Mała miała cztery lata, drobna, z włosami w kolorze miodu i oczami, które wydawały się za duże jak na jej twarz. Czasem, gdy spała, wyglądała jak porcelanowa lalka. Ale kiedy się śmiała — a śmiała się rzadko — świat naprawdę stawał się jaśniejszy.
Richard był dumny, przepełniony radością. Obserwowałam, jak nosi ją na rękach, jak buduje z nią z klocków, jak opowiada bajki. Ale za każdym razem, gdy próbował ją przytulić, ciało Jennifer napinało się jak sprężyna. Unikała jego dotyku.
— To tylko kwestia czasu — powtarzałam sobie. — Dzieci z domów dziecka potrzebują spokoju i bezpieczeństwa.
Wierzyłam w to. Do pewnego dnia.
Składałam pościel w sypialni, gdy Jennifer weszła cicho, boso. Zatrzymała się w drzwiach, ściskając swojego misia.
— Mamusiu — szepnęła. — Nie ufaj tatusiowi.
Zamarłam.
— Co, kochanie? — zapytałam łagodnie.
Spojrzała na mnie poważnie.
— Nie ufaj mu. On… on nie jest taki, jak myślisz.
Kucnęłam, by spojrzeć jej w oczy.
— Dlaczego tak mówisz?
Jennifer zawahała się, po czym wyszeptała:
— Bo ja już go znam.
Wieczorem próbowałam o tym zapomnieć. Powtarzałam sobie, że to dziecięca fantazja, echo dawnych lęków. Richard był ciepły, troskliwy, cierpliwy. Nie było w nim niczego złego.
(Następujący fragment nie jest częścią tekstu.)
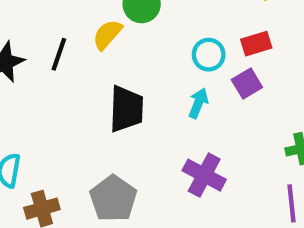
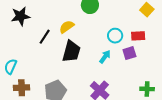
yellow semicircle: (107, 35) -> (67, 27), moved
black line: (59, 54) -> (45, 37), moved

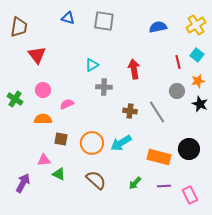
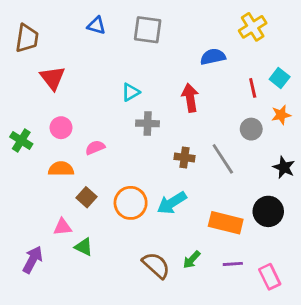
yellow cross: (196, 25) -> (253, 27), moved
blue semicircle: (158, 27) -> (213, 57), moved
black star: (200, 104) -> (284, 167), moved
brown square: (61, 139) -> (87, 197), turned 32
brown semicircle: (96, 180) -> (156, 265), moved

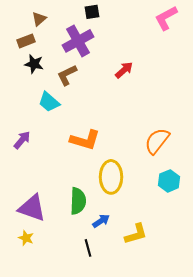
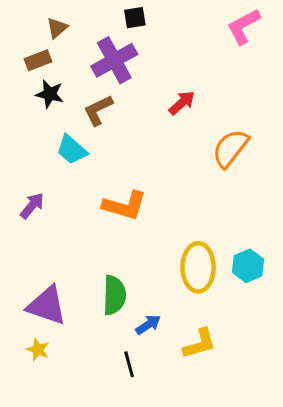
orange semicircle: (157, 141) -> (230, 148), moved
yellow ellipse: (111, 177) -> (198, 267), moved

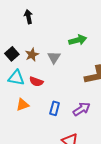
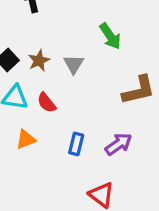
green arrow: (78, 40) -> (110, 36), turned 72
red semicircle: (36, 82) -> (47, 103), turned 32

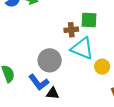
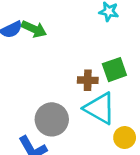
green square: (89, 20) -> (114, 70), turned -30

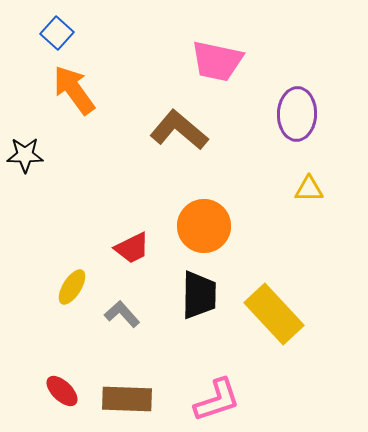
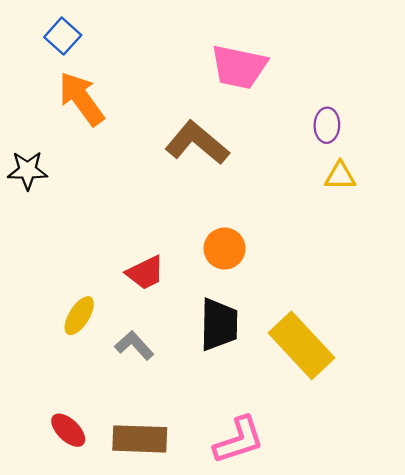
purple ellipse: (297, 114) -> (327, 125), size x0.6
yellow triangle: (309, 189) -> (340, 176), moved
orange circle: (204, 226) -> (225, 249), size x0.7

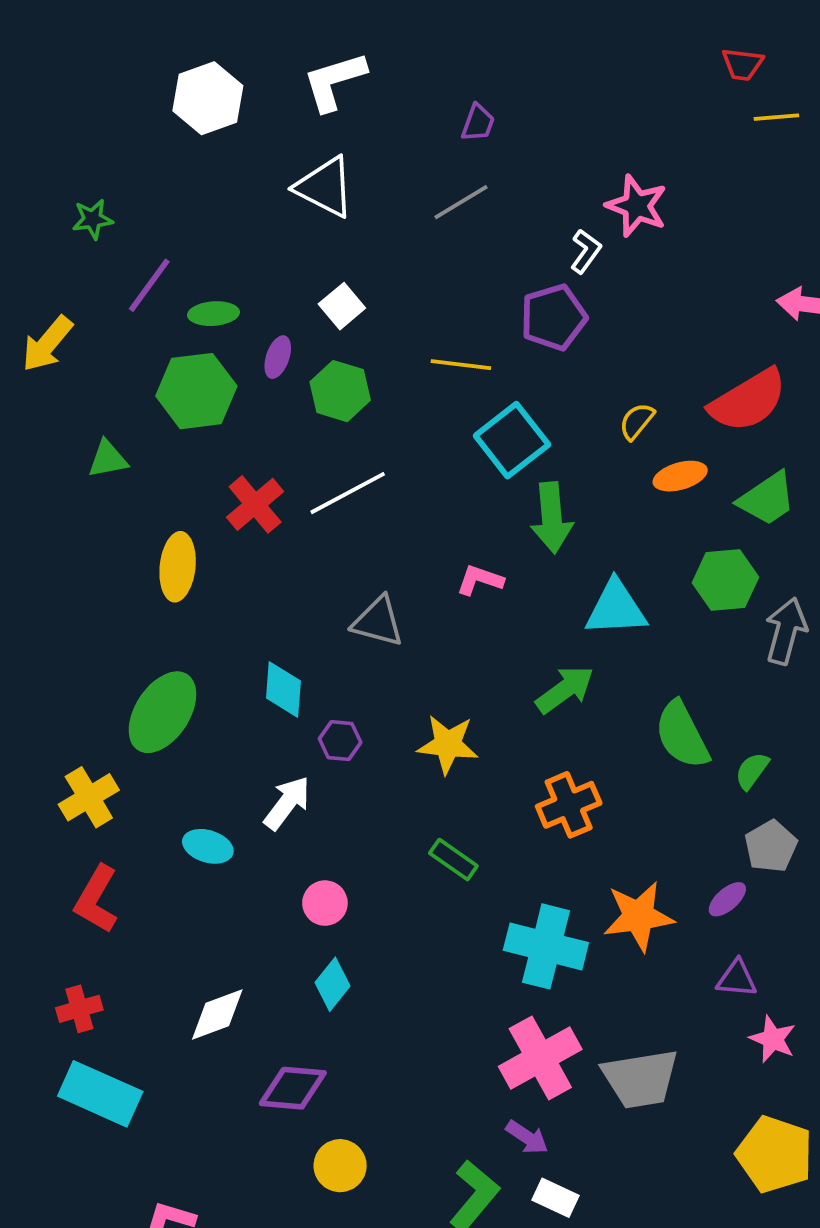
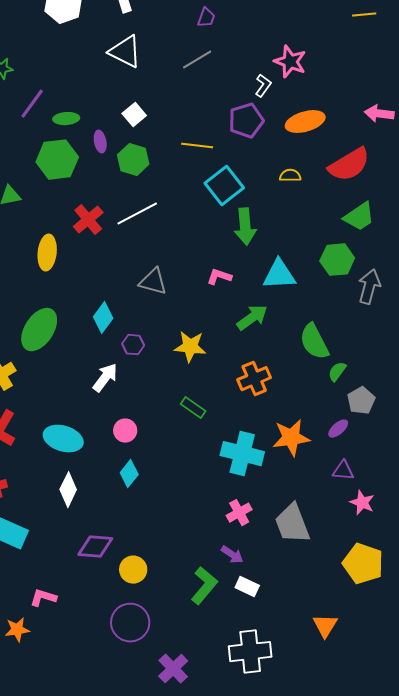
purple ellipse: (278, 357) -> (100, 142), turned -30
yellow semicircle: (637, 421) -> (290, 176), turned 50
orange ellipse: (680, 476) -> (305, 122), moved, size x1.4
pink L-shape: (480, 580) -> (219, 277), moved
cyan diamond: (283, 690) -> (103, 318), turned 32
green semicircle: (752, 771) -> (337, 372), moved
cyan ellipse: (208, 846) -> (63, 439), moved, size x1.5
white diamond: (217, 1014) -> (68, 490), turned -44
pink cross: (540, 1058) -> (239, 513), size x0.6
gray trapezoid: (640, 1079) -> (292, 524), turned 78
purple diamond: (293, 1088) -> (95, 547), moved

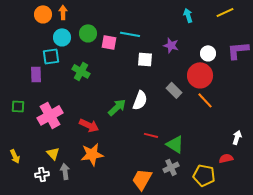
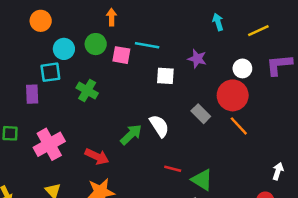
orange arrow: (63, 12) -> (112, 17), moved
yellow line: (225, 12) -> (258, 31), moved
white semicircle: (140, 100) -> (159, 126), turned -54

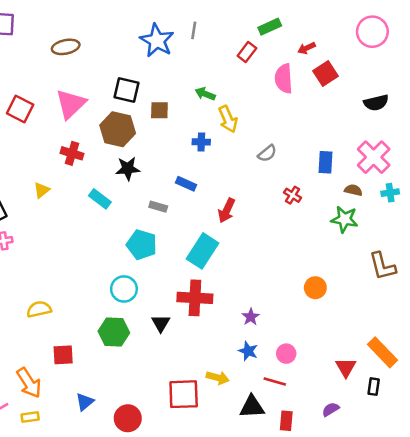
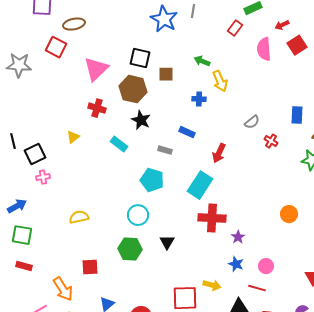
brown ellipse: (66, 47) -> (74, 24), moved
red square: (20, 109) -> (56, 47), moved
gray semicircle: (267, 153) -> (252, 122), moved
black star: (128, 169) -> (141, 120), turned 30
red cross: (195, 298) -> (212, 218), moved
yellow semicircle: (39, 309) -> (79, 217), moved

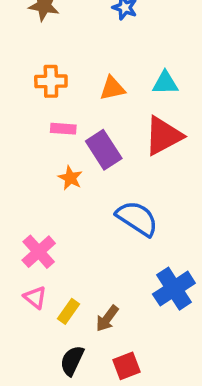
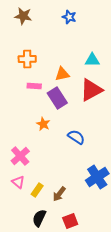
orange triangle: (112, 88) -> (62, 74), moved
orange star: (70, 178) -> (43, 124), moved
blue semicircle: (137, 218) -> (76, 137), size x0.7

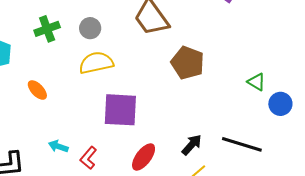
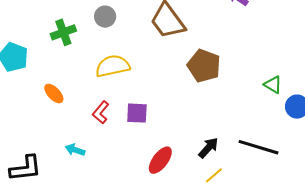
gray circle: (90, 28) -> (105, 17), moved
purple square: (120, 110) -> (137, 113), size x0.6
red L-shape: (88, 158) -> (101, 112), moved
A jednak, gdy tej nocy obudziłam się, usłyszałam, że Jennifer mówi przez sen. Cicho, jakby do kogoś:
— Nie, proszę, nie… już nie chcę…
Serce mi zamarło. Wstałam i zajrzałam do jej pokoju. Spała niespokojnie, z mokrymi policzkami.
Richard stał za mną.
— Znowu ma koszmary? — zapytał szeptem.
Skinęłam głową.
— Dzieci po przejściach tak mają. — Uśmiechnął się blado i dotknął mojego ramienia. — Dasz radę.
Ale jego dłoń była zimna.
Następnego dnia, kiedy Richard pojechał do pracy, Jennifer bawiła się w salonie. Nagle przerwała i zapytała:
— Mamusiu, a on też cię zamykał w piwnicy?
Krew odpłynęła mi z twarzy.
— Co masz na myśli, kochanie?
— Jak byłam mała, w tamtym domu. — Wskazała palcem na podłogę. — Tatuś mówił, że to tylko zabawa. Ale tam było ciemno. I śmierdziało.
Zrobiło mi się niedobrze. Próbowałam ją uspokoić, ale w głowie dudniło mi tylko jedno zdanie: „w tamtym domu”.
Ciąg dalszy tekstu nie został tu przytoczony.